I'm having trouble reading this pretty-print.
Shouldn't it be something more like

psrldq {{.*#+}} xmm0 = zero,zero,zero,zero,zero,zero,xmm0[14,15],zero,zero,zero,zero,zero,zero,zero,zero

?
Otherwise to me it reads as-if it wasn't zext i16 to 16, but zext i16 to i64 + shl (64-16)
(i.e. zeros are not in MSB, but LSB)

craig.topper added inline comments.Jan 24 2019, 2:30 PM
test/CodeGen/X86/buildvec-extract.ll
408

The pretty printer prints LSB first. So the pslldq is putting bytes 0, 1, 2, and 3 of the original vector in the MSBs.
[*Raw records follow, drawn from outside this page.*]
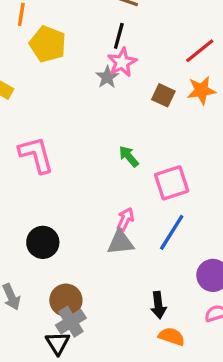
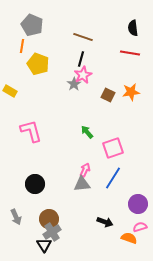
red line: (200, 51) -> (130, 53), moved, turned 48
black arrow: (158, 305) -> (105, 222), turned -63
orange semicircle: (172, 337) -> (129, 238), moved

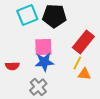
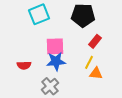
black pentagon: (54, 16) -> (83, 15), moved
red rectangle: (83, 42) -> (95, 41), size x0.6

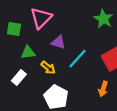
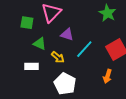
green triangle: (28, 52) -> (40, 44), turned 32
white rectangle: (19, 78) -> (31, 66), turned 48

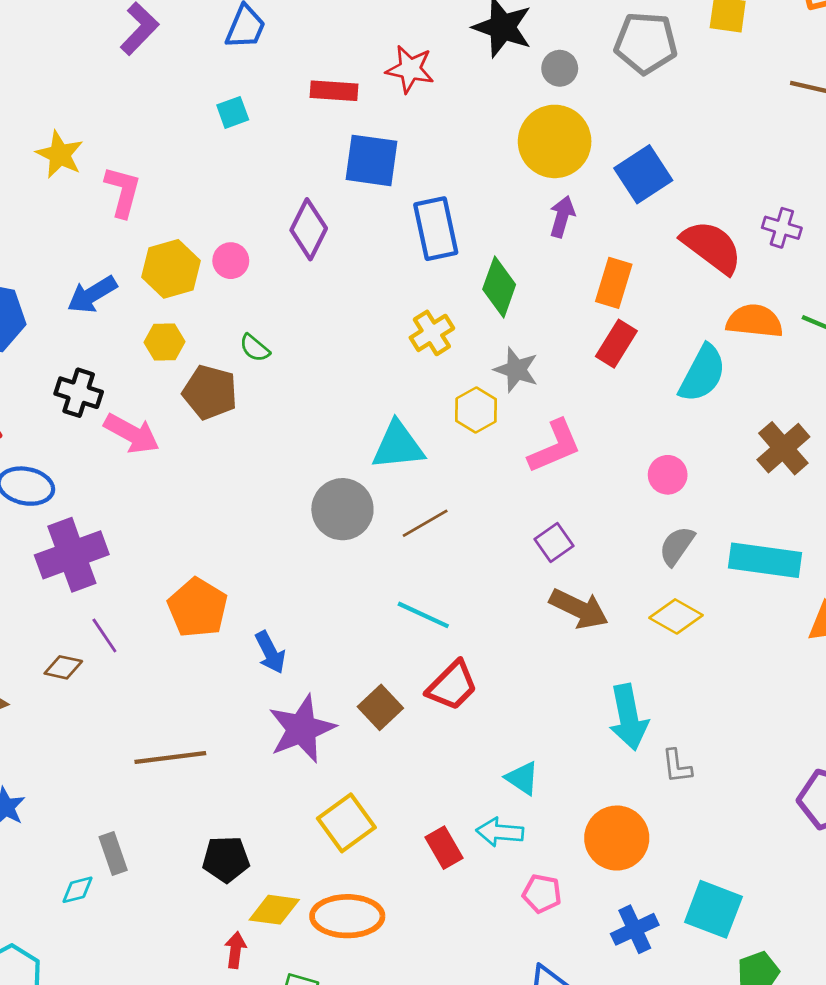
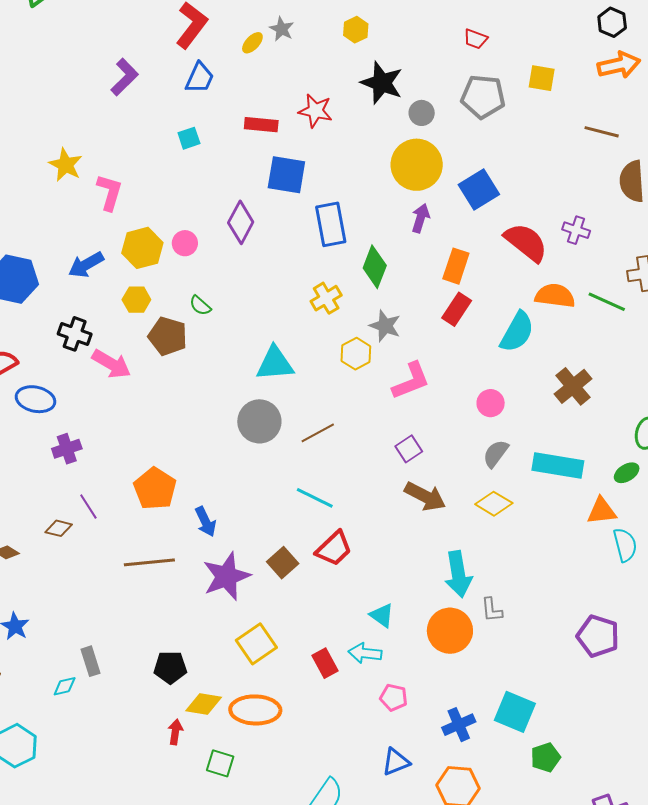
cyan triangle: (398, 446) -> (275, 363), moved
purple cross: (72, 555) -> (67, 449), size x0.6
brown line: (170, 757) -> (149, 562), moved
orange circle: (617, 838) -> (450, 631), moved

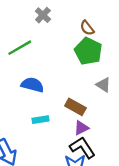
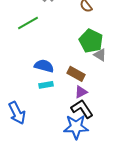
green pentagon: (88, 51) -> (91, 41), moved
blue semicircle: (32, 85) -> (44, 66), moved

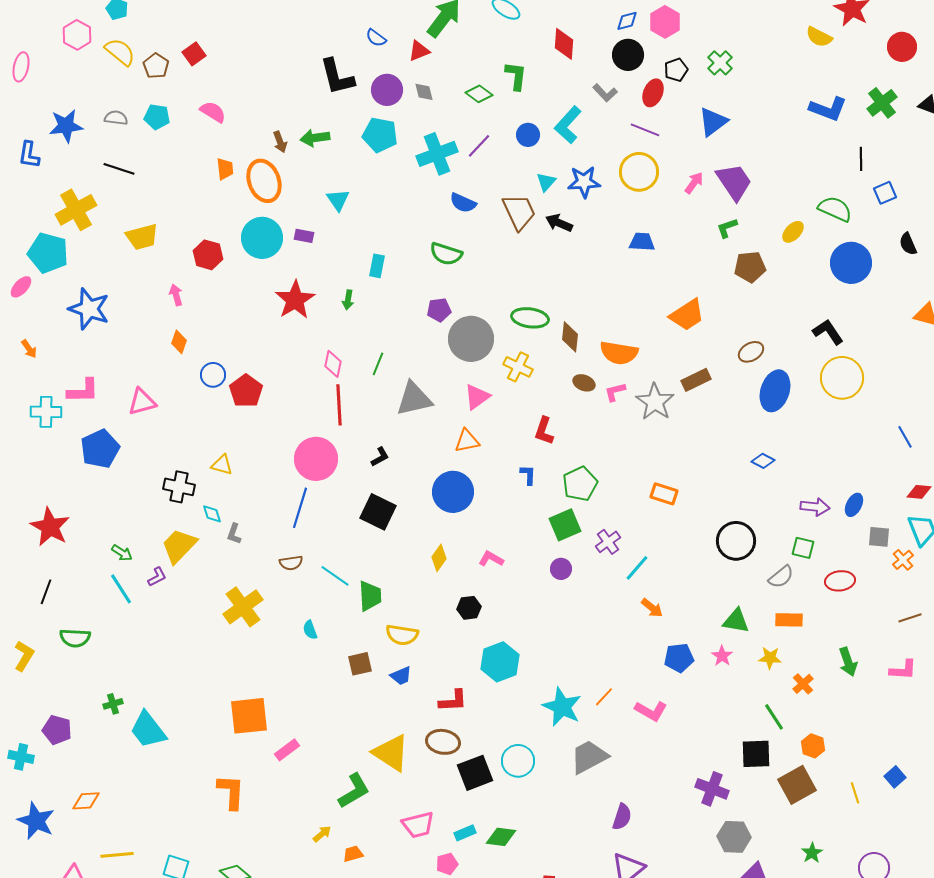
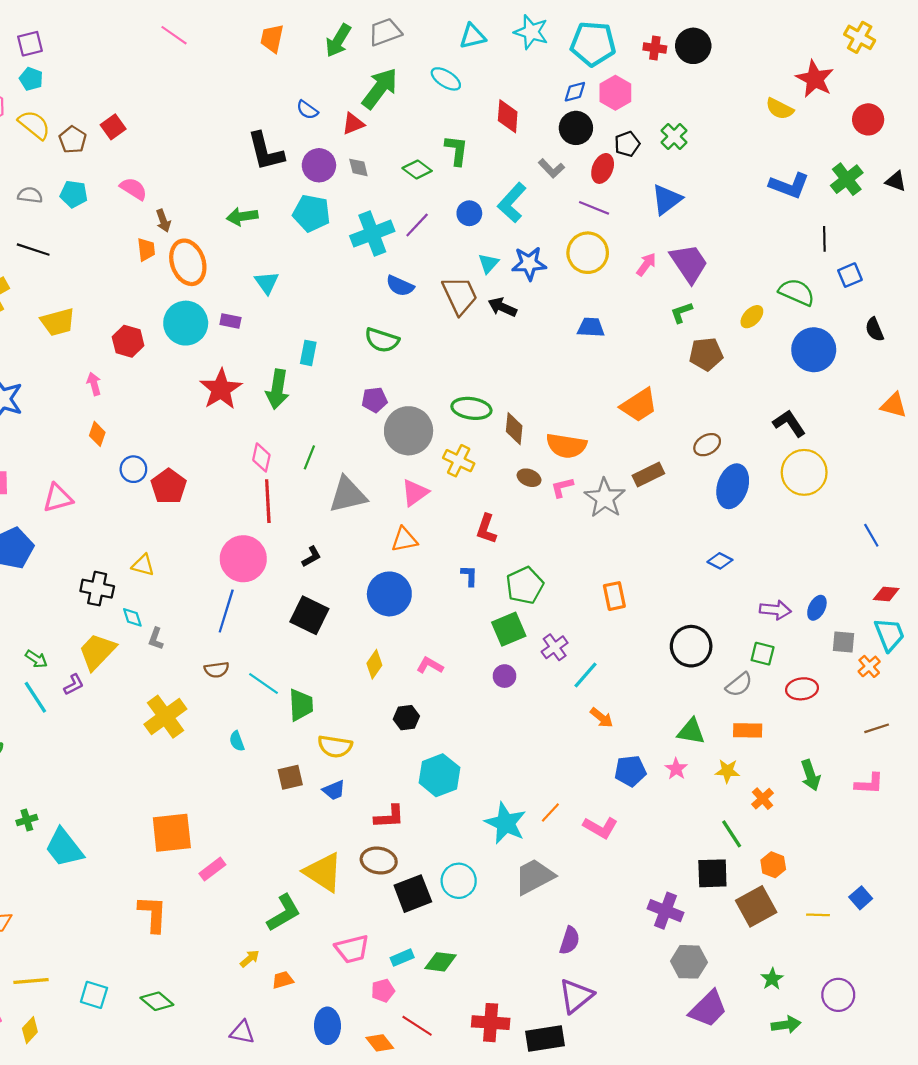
brown arrow: (280, 142) -> (163, 221), moved
green arrow: (348, 300) -> (277, 389), size x1.8
orange rectangle: (664, 494) -> (614, 596), turned 60
yellow line: (855, 793) -> (818, 915), turned -70

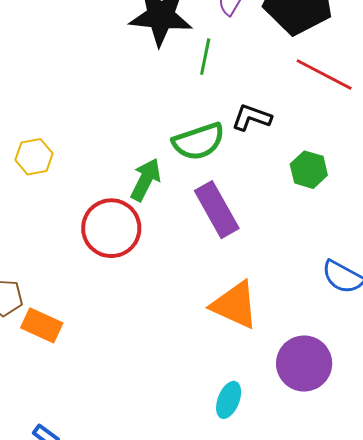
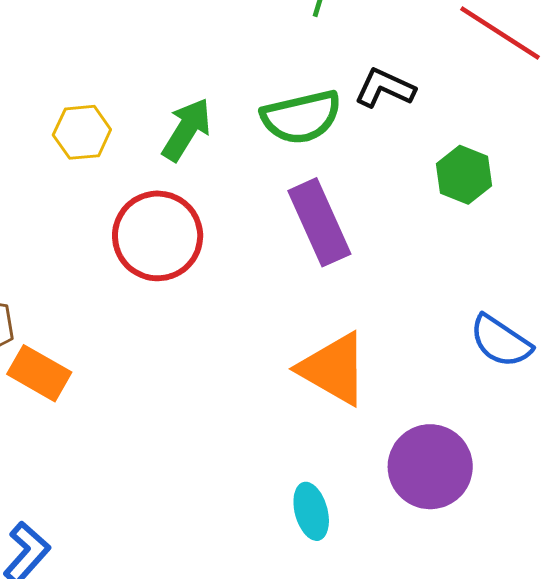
yellow hexagon: (34, 157) -> (82, 132), moved
green arrow: (146, 180) -> (187, 130), moved
cyan ellipse: (229, 400) -> (311, 511), turned -42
Then the pslrdq takes bytes 14 and 15 from that which are really bytes 2 and 3 of the input and moves them to byte 0 and 1 of the output.

RKSimon marked an inline comment as done.Jan 29 2019, 4:27 AM
RKSimon added inline comments.
test/CodeGen/X86/buildvec-extract.ll
408

The joys of x86 idiosyncrasies..... This is a shuffle asm comment and that is the shuffle that is created.

RKSimon marked an inline comment as done.Jan 29 2019, 5:36 AM
RKSimon added inline comments.
lib/Target/X86/X86ISelLowering.cpp
10960–10963

Not easily, our shuffle mask canonicalization doesn't try to account for zero ops as it regresses shuffles in cases where we can't make use of it being zero.

RKSimon updated this revision to Diff 184065.Jan 29 2019, 5:38 AM

rebased and updated comments

Herald added a project: Restricted Project. · View Herald TranscriptFeb 1 2019, 1:26 AM
spatel accepted this revision.Feb 1 2019, 6:09 AM

LGTM - but I think we should have a bug report and/or a TODO comment somewhere about the triple-shift if it's not there already.

This revision is now accepted and ready to land.Feb 1 2019, 6:09 AM
This revision was automatically updated to reflect the committed changes.